A l'issue de la course, le mayoral José Escobar, qui contribue depuis bien longtemps à mener la barque de Cuadri, fut appelé à saluer par le public. Non pas parce qu'il était question d'une extraordinaire course de toros, mais parce que les aficionados ont eu le sentiment d'avoir vu des toros de combat, des vrais, sans rien de fallacieux dans leur appellation. Les six toros de Cuadri étaient exigeants, avec du poder, de la fiereza, et sans rien de facile. Ils furent par ailleurs quasiment tous applaudis ou ovationnés à l'arrastre.

02/06. ADOLFOS D'EAU DOUCE

Une course en deux parties, avec un intérêt distinct, le tout contrastant avec l'intensité des deux jours précédents.

Et pourtant, le premier Sevillanito, a d'emblée semé l'émotion en provoquant un spectaculaire batacazo. On pourrait même appeler cela un "bateau-cazo", l'équipage du picador venant sombrer contre les planches. Malheureusement, cet Adolfo était encasté mais éteint, il croisa le chemin d'un José Luis Moreno peu inspiré.

Plus le combat du deuxième avançait, plus on se disait que ce toro venait de loin. Un exemplaire gris, très noble, très franc et chargeant avec douceur. On aurait dit un toro mexicain qui avait traversé l'Atlantique pour l'occasion. C'était peut-être un bonbon mexicain venant de loin, mais Juan Bautista ne lui donna aucune distance.
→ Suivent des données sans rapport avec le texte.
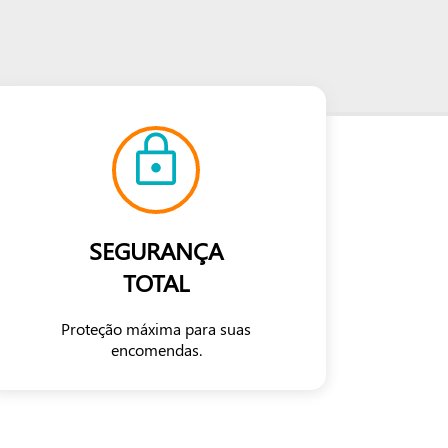
SEGURANÇA
TOTAL
Proteção máxima para suas
encomendas.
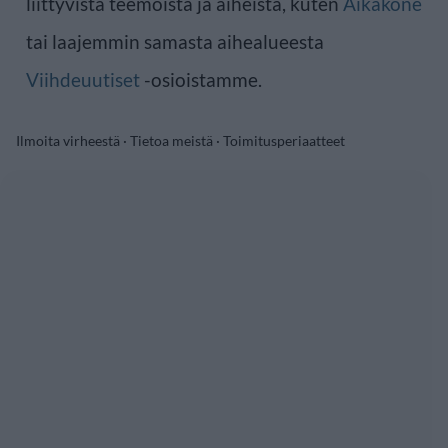
liittyvistä teemoista ja aiheista, kuten
Aikakone
tai laajemmin samasta aihealueesta
Viihdeuutiset
-osioistamme.
Ilmoita virheestä
·
Tietoa meistä
·
Toimitusperiaatteet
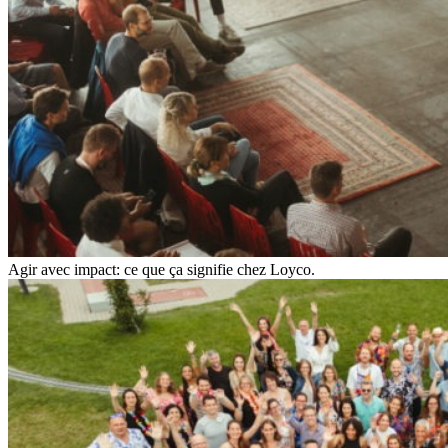
Agir avec impact: ce que ça signifie chez Loyco.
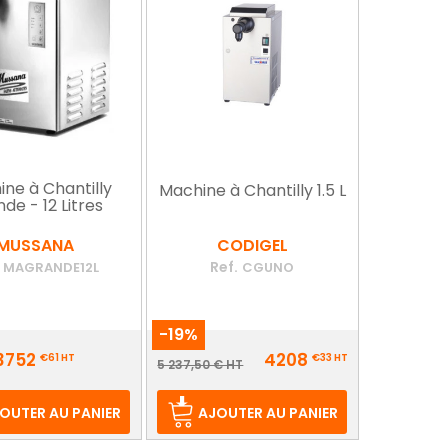
ne à Chantilly
Machine à Chantilly 1.5 L
de - 12 Litres
MUSSANA
CODIGEL
Ref.
MAGRANDE12L
CGUNO
-19%
Prix
3752
4208
€61
HT
€33
HT
Prix
5 237,50 € HT
de
base
OUTER AU PANIER
AJOUTER AU PANIER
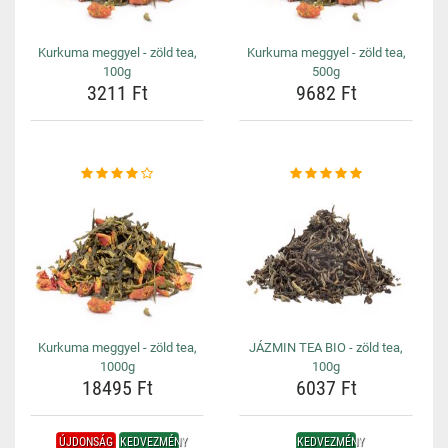
Kurkuma meggyel - zöld tea,
Kurkuma meggyel - zöld tea,
100g
500g
3211 Ft
9682 Ft
Kurkuma meggyel - zöld tea,
JÁZMIN TEA BIO - zöld tea,
1000g
100g
18495 Ft
6037 Ft
ÚJDONSÁG
KEDVEZMÉNY
KEDVEZMÉNY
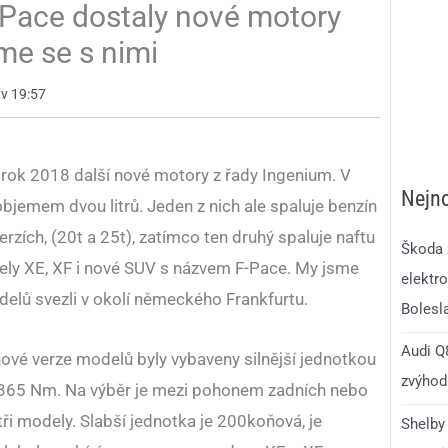
-Pace dostaly nové motory
sme se s nimi
 v 19:57
rok 2018 další nové motory z řady Ingenium. V
Nejno
objemem dvou litrů. Jeden z nich ale spaluje benzín
rzích, (20t a 25t), zatímco ten druhý spaluje naftu
Škoda 
ly XE, XF i nové SUV s názvem F-Pace. My jsme
elektro
elů svezli v okolí německého Frankfurtu.
Bolesl
Audi Q8
ové verze modelů byly vybaveny silnější jednotkou
zvýhodn
 365 Nm. Na výběr je mezi pohonem zadních nebo
tři modely. Slabší jednotka je 200koňová, je
Shelby 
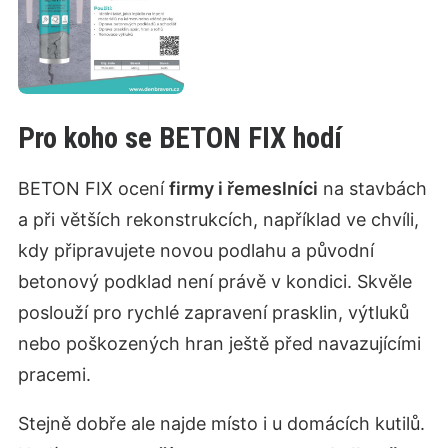
Pro koho se BETON FIX hodí
BETON FIX ocení
firmy i řemeslníci
na stavbách
a při větších rekonstrukcích, například ve chvíli,
kdy připravujete novou podlahu a původní
betonový podklad není právě v kondici. Skvěle
poslouží pro rychlé zapravení prasklin, výtluků
nebo poškozených hran ještě před navazujícími
pracemi.
Stejně dobře ale najde místo i u domácích kutilů.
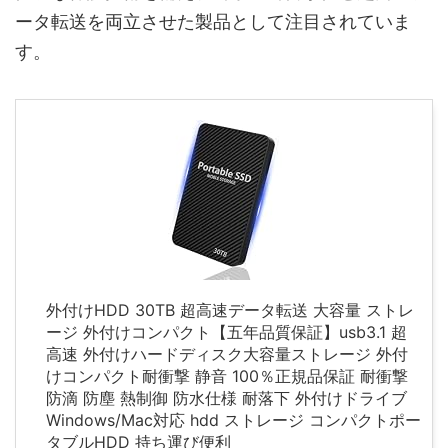
ータ転送を両立させた製品として注目されていま
す。
外付けHDD 30TB 超高速データ転送 大容量 ストレ
ージ 外付けコンパクト【五年品質保証】usb3.1 超
高速 外付けハードディスク大容量ストレージ 外付
けコンパクト耐衝撃 静音 100％正規品保証 耐衝撃
防滴 防塵 熱制御 防水仕様 耐落下 外付けドライブ
Windows/Mac対応 hdd ストレージ コンパクトポー
タブルHDD 持ち運び便利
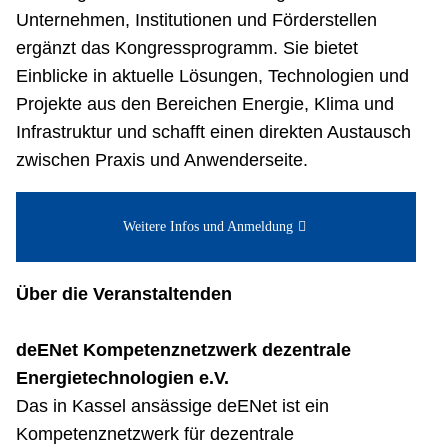
Unternehmen, Institutionen und Förderstellen
ergänzt das Kongressprogramm. Sie bietet
Einblicke in aktuelle Lösungen, Technologien und
Projekte aus den Bereichen Energie, Klima und
Infrastruktur und schafft einen direkten Austausch
zwischen Praxis und Anwenderseite.
Weitere Infos und Anmeldung
Über die Veranstaltenden
deENet Kompetenznetzwerk dezentrale
Energietechnologien e.V.
Das in Kassel ansässige deENet ist ein
Kompetenznetzwerk für dezentrale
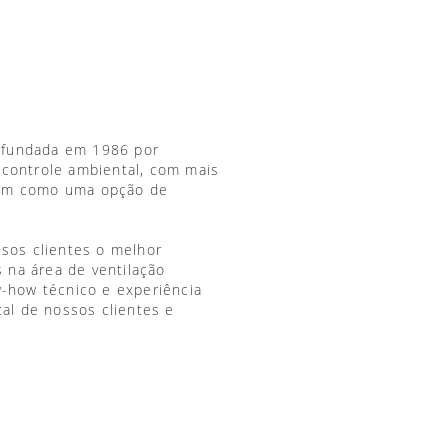
 fundada em 1986 por
 controle ambiental, com mais
vem como uma opção de
ssos clientes o melhor
 na área de ventilação
w-how técnico e experiência
tal de nossos clientes e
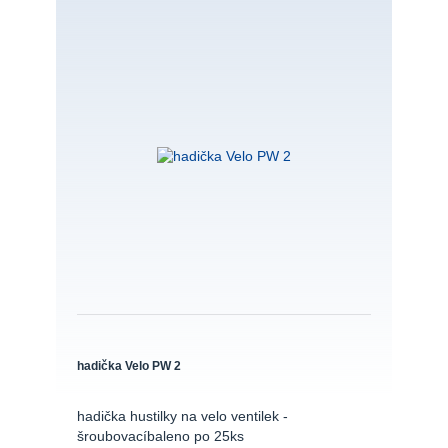
hadička Velo PW 2
hadička hustilky na velo ventilek -
šroubovacíbaleno po 25ks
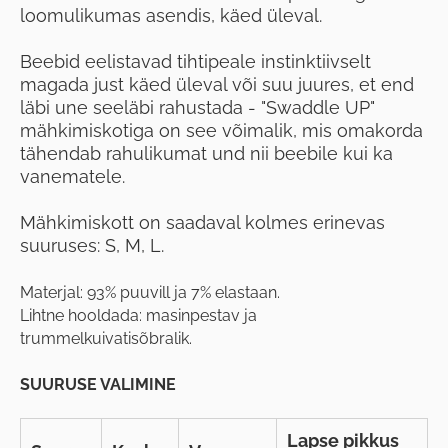
loomulikumas asendis, käed üleval.
Beebid eelistavad tihtipeale instinktiivselt
magada just käed üleval või suu juures, et end
läbi une seeläbi rahustada - "Swaddle UP"
mähkimiskotiga on see võimalik, mis omakorda
tähendab rahulikumat und nii beebile kui ka
vanematele.
Mähkimiskott on saadaval kolmes erinevas
suuruses: S, M, L.
Materjal: 93% puuvill ja 7% elastaan.
Lihtne hooldada: masinpestav ja
trummelkuivatisõbralik.
SUURUSE VALIMINE
Lapse pikkus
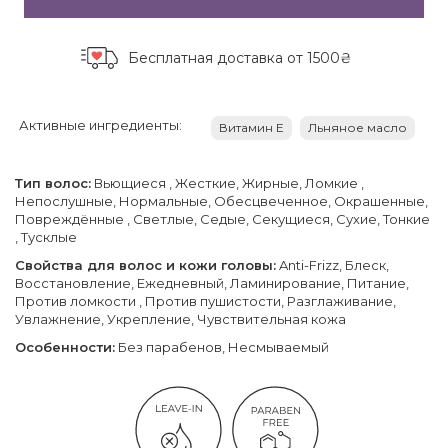
Бесплатная доставка
от 1500₴
Активные ингредиенты:
Витамин Е
Льняное масло
Тип волос:
Вьющиеся , Жесткие, Жирные, Ломкие ,
Непослушные, Нормальные, Обесцвеченное, Окрашенные,
Повреждённые , Светлые, Седые, Секущиеся, Сухие, Тонкие
, Тусклые
Свойства для волос и кожи головы:
Anti-Frizz, Блеск,
Восстановление, Ежедневный, Ламинирование, Питание,
Против ломкости , Против пушистости, Разглаживание,
Увлажнение, Укрепление, Чувствительная кожа
Особенности:
Без парабенов, Несмываемый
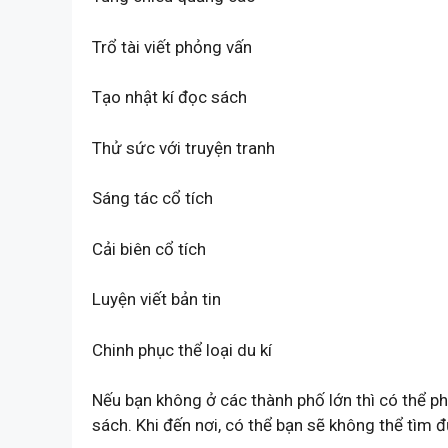
Trổ tài viết phỏng vấn
Tạo nhật kí đọc sách
Thử sức với truyện tranh
Sáng tác cổ tích
Cải biên cổ tích
Luyện viết bản tin
Chinh phục thể loại du kí
Nếu bạn không ở các thành phố lớn thì có thể p
sách. Khi đến nơi, có thể bạn sẽ không thể tìm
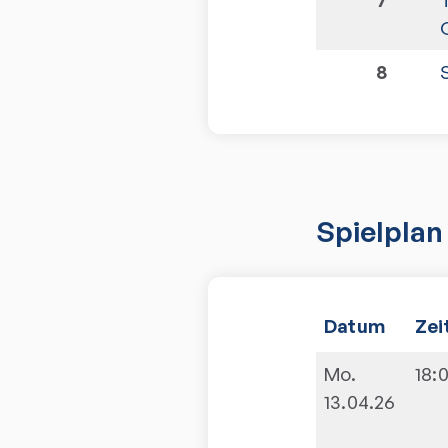
8
Spielplan
Datum
Zei
Mo.
18:
13.04.26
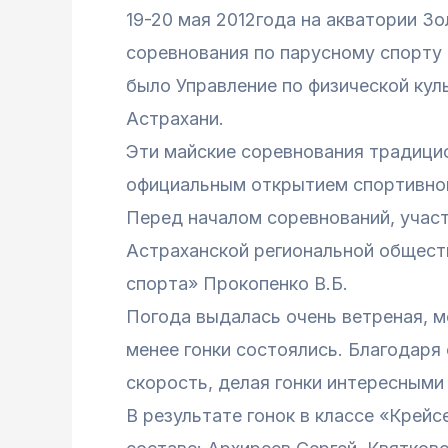
19-20 мая 2012года на акватории З
соревнования по парусному спорту 
было Управление по физической кул
Астрахани.
Эти майские соревнования традици
официальным открытием спортивног
Перед началом соревнований, учас
Астраханской региональной общест
спорта» Прокопенко В.Б.
Погода выдалась очень ветреная, м
менее гонки состоялись. Благодаря
скорость, делая гонки интересными
В результате гонок в классе «Крей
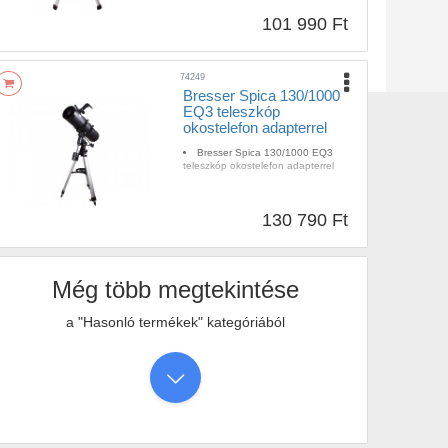
101 990 Ft
74249
Bresser Spica 130/1000
EQ3 teleszkóp
okostelefon adapterrel
Bresser Spica 130/1000 EQ3
teleszkóp okostelefon adapterrel
130 790 Ft
Még több megtekintése
a "Hasonló termékek" kategóriából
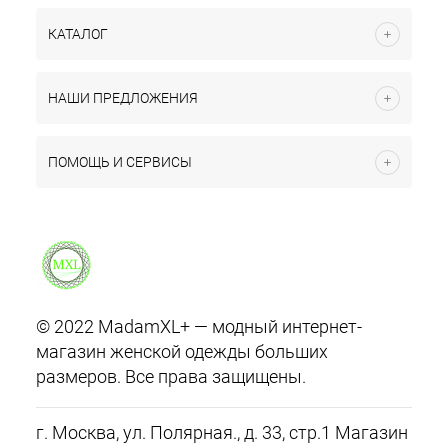
КАТАЛОГ
НАШИ ПРЕДЛОЖЕНИЯ
ПОМОЩЬ И СЕРВИСЫ
© 2022 MadamXL+ — модный интернет-
магазин женской одежды больших
размеров. Все права защищены.
г. Москва, ул. Полярная., д. 33, стр.1 Магазин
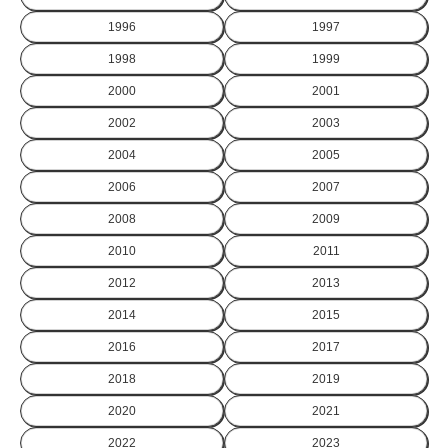
1996
1997
1998
1999
2000
2001
2002
2003
2004
2005
2006
2007
2008
2009
2010
2011
2012
2013
2014
2015
2016
2017
2018
2019
2020
2021
2022
2023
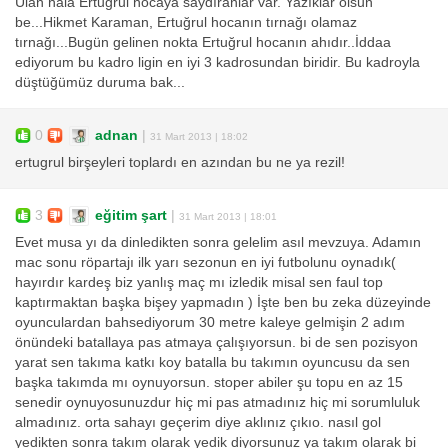
Ulan hala Ertuğrul hocaya saydıranlar var. Yazıklar olsun
be...Hikmet Karaman, Ertuğrul hocanın tırnağı olamaz
tırnağı...Bugün gelinen nokta Ertuğrul hocanın ahıdır..İddaa
ediyorum bu kadro ligin en iyi 3 kadrosundan biridir. Bu kadroyla
düştüğümüz duruma bak...
0
adnan
|
31 Mart 2013 | 18:02
ertugrul birşeyleri toplardı en azından bu ne ya rezil!
3
eğitim şart
|
31 Mart 2013 | 18:01
Evet musa yı da dinledikten sonra gelelim asıl mevzuya. Adamın
mac sonu röpartajı ilk yarı sezonun en iyi futbolunu oynadık(
hayırdır kardeş biz yanlış maç mı izledik misal sen faul top
kaptırmaktan başka bişey yapmadın ) İşte ben bu zeka düzeyinde
oyunculardan bahsediyorum 30 metre kaleye gelmişin 2 adım
önündeki batallaya pas atmaya çalışıyorsun. bi de sen pozisyon
yarat sen takıma katkı koy batalla bu takımın oyuncusu da sen
başka takımda mı oynuyorsun. stoper abiler şu topu en az 15
senedir oynuyosunuzdur hiç mi pas atmadınız hiç mi sorumluluk
almadınız. orta sahayı geçerim diye aklınız çıkıo. nasıl gol
yedikten sonra takım olarak yedik diyorsunuz ya takım olarak bi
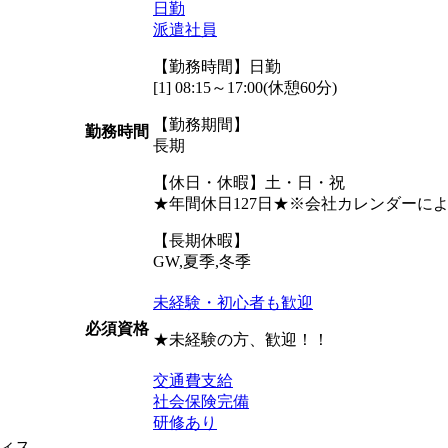
日勤
派遣社員
【勤務時間】日勤
[1] 08:15～17:00(休憩60分)
【勤務期間】
勤務時間
長期
【休日・休暇】土・日・祝
★年間休日127日★※会社カレンダーに
【長期休暇】
GW,夏季,冬季
未経験・初心者も歓迎
必須資格
★未経験の方、歓迎！！
交通費支給
社会保険完備
研修あり
ィス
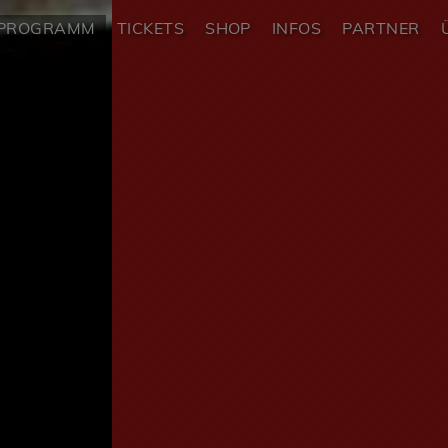
PROGRAMM
TICKETS
SHOP
INFOS
PARTNER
Le moment de l'après-midi le plus captivant fut le combat du troisième Adolfo, au berceau de cornes ouvert et teint d'une noblesse encastée. A la manière d'un phare guidant une embarcation, Iván Fandiño se plaça parfois très loin pour le citer. Il le fit presque exclusivement à tribord, avec des hauts et des bas, et plus rarement à bâbord, où le toro était compliqué. Iván Fandiño aurait pu prétendre à une récompense, mais il pêcha à l'heure de vérité.

Quant aux trois derniers Adolfos du lot, ils étaient plutôt à ranger dans la catégorie "rafiots". Le quatrième, juste de forces, et en plus de cela très mal piqué, fut l'Amoco Cadiz parmi ses congénères. Le cinquième manqua de race et de forces, et le sixième fut sur la défensive, compliqué et sans jamais transmettre.

L'armateur estampillant ses produits au fer d'Adolfo Martín avait envoyé un lot inégal.

C'est sur cette course, la dix-neuvième corrida de feria, que s'achevait la San Isidro. Il est vrai que la comptabilité n'a pas vraiment de rapport avec la tauromachie. Mais tout de même, seulement trois pavillons en dix-neuf courses, c'est bien peu. Face au succès, on peut dire que les matadors sont restés à quai.